— What you need to do —
Please tally how many lines in the entries below include the word "职工基本医疗保险", giving only the number.
··· Working data ···
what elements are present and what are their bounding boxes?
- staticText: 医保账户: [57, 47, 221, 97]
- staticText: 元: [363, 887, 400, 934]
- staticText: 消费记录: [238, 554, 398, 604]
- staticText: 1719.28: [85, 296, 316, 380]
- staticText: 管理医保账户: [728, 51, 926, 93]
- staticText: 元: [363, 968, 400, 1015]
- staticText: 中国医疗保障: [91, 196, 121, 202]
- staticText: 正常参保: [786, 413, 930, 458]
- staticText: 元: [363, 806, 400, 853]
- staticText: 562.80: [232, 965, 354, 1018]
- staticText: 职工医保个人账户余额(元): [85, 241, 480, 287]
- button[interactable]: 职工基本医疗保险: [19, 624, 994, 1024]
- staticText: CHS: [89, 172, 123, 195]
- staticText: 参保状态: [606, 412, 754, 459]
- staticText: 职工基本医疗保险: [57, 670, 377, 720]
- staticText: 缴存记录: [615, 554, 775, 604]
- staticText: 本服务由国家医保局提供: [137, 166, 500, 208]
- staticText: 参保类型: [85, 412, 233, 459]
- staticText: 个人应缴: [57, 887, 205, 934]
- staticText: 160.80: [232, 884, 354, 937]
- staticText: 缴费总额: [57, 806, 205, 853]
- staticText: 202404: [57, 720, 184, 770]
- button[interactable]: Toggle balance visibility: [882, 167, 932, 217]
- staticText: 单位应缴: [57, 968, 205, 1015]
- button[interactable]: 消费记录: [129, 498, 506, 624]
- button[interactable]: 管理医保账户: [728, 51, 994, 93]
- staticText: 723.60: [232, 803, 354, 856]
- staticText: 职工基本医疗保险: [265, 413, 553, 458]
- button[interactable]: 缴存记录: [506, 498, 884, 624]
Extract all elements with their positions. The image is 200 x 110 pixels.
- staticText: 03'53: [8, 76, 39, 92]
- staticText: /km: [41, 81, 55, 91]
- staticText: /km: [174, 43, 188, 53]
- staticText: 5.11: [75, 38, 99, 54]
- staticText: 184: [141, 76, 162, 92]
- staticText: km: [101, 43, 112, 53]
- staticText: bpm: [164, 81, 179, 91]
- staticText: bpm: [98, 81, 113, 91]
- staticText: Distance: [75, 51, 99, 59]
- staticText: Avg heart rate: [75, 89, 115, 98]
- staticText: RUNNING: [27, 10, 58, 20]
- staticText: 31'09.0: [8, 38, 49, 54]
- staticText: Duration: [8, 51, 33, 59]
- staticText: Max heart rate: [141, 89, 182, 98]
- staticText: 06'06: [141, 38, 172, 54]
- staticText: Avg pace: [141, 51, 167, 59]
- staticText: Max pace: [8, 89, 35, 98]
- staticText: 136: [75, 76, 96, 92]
···
— Answer box —
3